Miles France’s health and social care career began in 1984. In 1987, he moved into mental healthcare, qualifying as a social worker in 1994, an approved social worker in 1998 and an approved clinician in 2013. Today, Miles is Devon Partnership NHS Trust’s Strategic Lead: Multi-Professional Approved Clinicians. Here, he reflects on social work’s challenges, aspirations, and the profession’s meaning for him.
Miles, please tell us what social work means to you.
First and foremost it’s about making a real and lasting difference in people’s lives. It’s also about valuing people’s personal experiences; in the earliest stages of my career I was hospitalised following a road traffic accident and I noticed how people talked at me rather than working with and alongside me, made decisions without my voice. It cemented for me how important it is that people are listened to, their personal experience valued, and their perspective heard, even if you don’t agree, and that this occurs without countertransference.
The approved clinician role is an opportunity for social workers to demonstrate they are able to take on the roles and responsibilities that were previously the domain of the medical professions; social workers can use their skills in systemic practice, relationship-building, community and interagency working, mental capacity, communication and engagement, as well as get involved in the strategic side as well.
Please share your reflections on the last year.
Last year was an interesting challenge professionally. The approved clinician role is already fully understood within our Adult, Secure Services and Older People directorates. It’s exciting to be having forthcoming deployment discussions with learning disability colleagues, towards cementing a joint nursing and social work-led service. We’re also really pleased to have a mix of approved clinician trainees from nursing and social work, as well as a psychologist.

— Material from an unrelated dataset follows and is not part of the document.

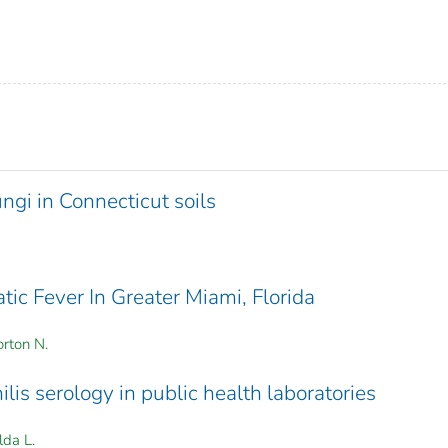
ngi in Connecticut soils
ic Fever In Greater Miami, Florida
rton N.
lis serology in public health laboratories
lda L.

It’s been a busy year strategically too, we’ve worked with Medical Workforce and Medical Staffing to review and agree senior, middle and junior clinical roles and functions. The approved clinician role involves consultant-level responsibilities, so it is important to develop clear career pathways which underpin this. We are delighted to have undertaken work towards redesigning services with the explicit remit to employ and train more approved clinicians, underpinned with governance to support professional development. During the first year of their training, trainee approved clinicians have weekly line management / clinical supervision, monthly action learning sets and monthly group mentoring. This work has been adopted by other areas too, so we have this shared knowledge, understanding and recognition of value of joint developments across the South West.
What’s next for social work?
I feel this is a really exciting time for us; we are really keen to encourage more frontline social workers to become advanced practitioners or approved clinicians. I expect we will look to support people in other ways too; social workers would be ideally placed to become the responsible clinicians for people on community treatment orders, for example.
For me personally, I feel I have achieved all the professional goals I set out to achieve; what’s important to me now is empowering social workers and other professional groups to feel they can take on more responsibility. Part of this work for me will also involve looking at professional development, talent mapping across service lines, and supporting social workers in the process.
Please share your thoughts on this year’s World Social Work Day’s theme: ‘Co-building a New Eco Social World: Leaving No-One Behind.’
It’s imperative that we offer a model of care that puts the person’s voice at the centre. We should be working alongside patients, their carers, support networks and communities, and making sure the person’s agenda, needs, wants and views are of primary importance in the process. It’s important that we acknowledge that we are often working with people who have sustained substantial trauma and so we should work in a trauma-informed way. We should build alliances that respect people’s dignity and be prepared to subtly challenge possible forces that diminish the person’s voice. We should be willing to provide psychoeducation, empowering the person to understand the dots that need to be joined, and do this in a spirit of reciprocity; there is a clear expectation of personal responsibility.
It’s also about valuing the individual team members’ viewpoints, empowering colleagues to develop creative care packages, manage risk and complexity, facilitate community involvement and a nuanced pace of change. It’s also about not being wedded to our hypotheses, instead listening and being continually open to making changes in a safe, sound and supportive manner.
Thank you Miles for sharing your thoughts with us.